物流の仮想化

経済の仮想化、なんてことを考えていた。流れに乗り切れない個人事業者とかは、大変な時代だとも、思った。

東京のお店からXという商品を大阪のAさんがネットで買い、同じXという商品を東京のBさんが大阪の会社から買った、とすると、マクロには完全に無駄な物流が発生する。個人の購買情報のようなプライバシーを漏洩させずに、マクロにこの問題を解決するには、どうしたらいいんだろうかと考えていて、ふと思った。

物流も仮想化したらいい。そのためには、商品の「所有権」の移転を、「エンドユーザ」が購入するまでは「モノ」の移動を伴わせない形で行えばいいんじゃないか、と思った。

製造業のM社が、Xという商品を製造しているとする。付加価値を付けるかどうかは別にして、それを、商社である東京のP社と大阪のQ社が購入したとする。この時、M社は提携先の物流倉庫業のS社にXという商品を出荷し、P社やQ社は、そのXという商品のエンドユーザではないため、価格を支払い、M社に商品の保管を委託する、とする。
この時、Xという商品の所有権は、P社にN1個、Q社にN2個という「情報」が発生しただけの状態で、「どれがP社の所有」とか「Q社の所有はこれ」などと特定されない状態でS社に保管される、とする。そして、ネット経由で東京のAさんが大阪のQ社から、大阪のBさんが東京のP社から購入した際には、いずれもS社の倉庫から「エンドユーザ」であるAさんや、Bさんの元に出荷される、とする。ここで、S社が東京と大阪にそれぞれ倉庫を持っていて、どちらにも同じXという商品を適正数在庫していたとすると、「最も近い倉庫」から出荷する、とすることで、無駄な物流を省ける、と考えた。

従来の問屋に相当する中間的なバイヤーが購入する場合には、「所有権」の情報を購入した商品群に「個数分のタグ付け情報を発生させる」だけで、実際の物流を発生させず、エンドユーザが購入した際に初めて「モノの輸送」が起きるようにしていけば、マクロに見て、物流コストを抑えて、余分な二酸化炭素排出を抑えられるのではないか、と思った。

エンドユーザは、「価格.com」のようなサイトを見ながら、だいたい一番安いところから買う、ような気がする。他の人のことは知らないけど、私の場合には安いところを探して買っている。そうとなると、毎回似たようなお店になって来て、案外巨大な店舗を持っている名の通ったお店ではないところになったりする。その理由は、もしかしたら、店舗のコストが商品価格に上乗せされているから、かも知れない。だとしたら、アマゾンのように小売の店舗を持たない店が最も有利になる、ということなんだろうか。

アマゾンに太刀打ちしようとするなら、最終的な輸送コストまで含め、物流倉庫に特化した「製造元」/「販売元」と「エンドユーザ」を結び、全国に分散した拠点を持つ、前述のストーリーのS社のような存在が必要になってくるのではないか、と思った。

経済は「無駄」によって潤う、という話を以前聞いたことがある。無駄によって、お金がばら撒かれる。二酸化炭素を排出しても、全く同じものを、一方では東京から大阪に運び、他方では大阪から東京に運ぶ、そうすれば、その分の「無駄」は運送業者の収入になる。だから、この考え方が「最適解」ではないかも知れない。ただ、マクロに見て、これ以上の二酸化炭素の排出は、地球への環境負荷が看過できない状態である、そんな気もする。

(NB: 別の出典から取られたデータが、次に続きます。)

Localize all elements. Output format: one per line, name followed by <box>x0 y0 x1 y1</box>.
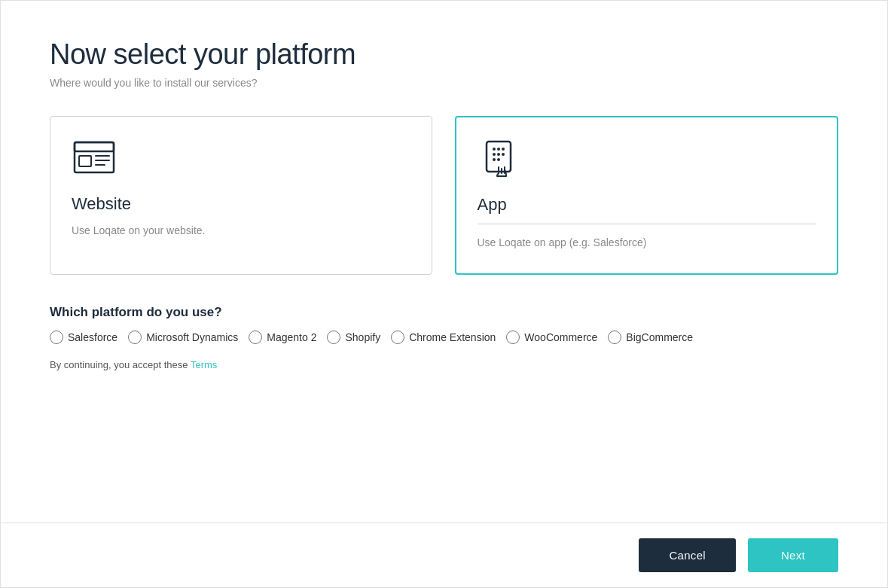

個人商店でも、自分で何かを作っているところは、こうした「仮想化」にも乗りやすいと思う一方で、「シャッター商店街」のお店などは、「仕入れて売る」だけなので、アマゾンなどには相当に客を食われているんじゃないかと思えたし、結局この発想では、個人経営のような「小売業者」は救えない、ようにも思えたけれど。それに、私のところみたいに「カスタマイズと付加価値」で勝負している会社にも、全く関係ない話ではあったけれども。

荒削りな発想だけれども、とりあえず、考えるともなく考えちゃったから、書いてみた。こうして、吐き出して、スッキリして、別に考えたい話題に切り替えたいとも思っているので、書いてみただけ。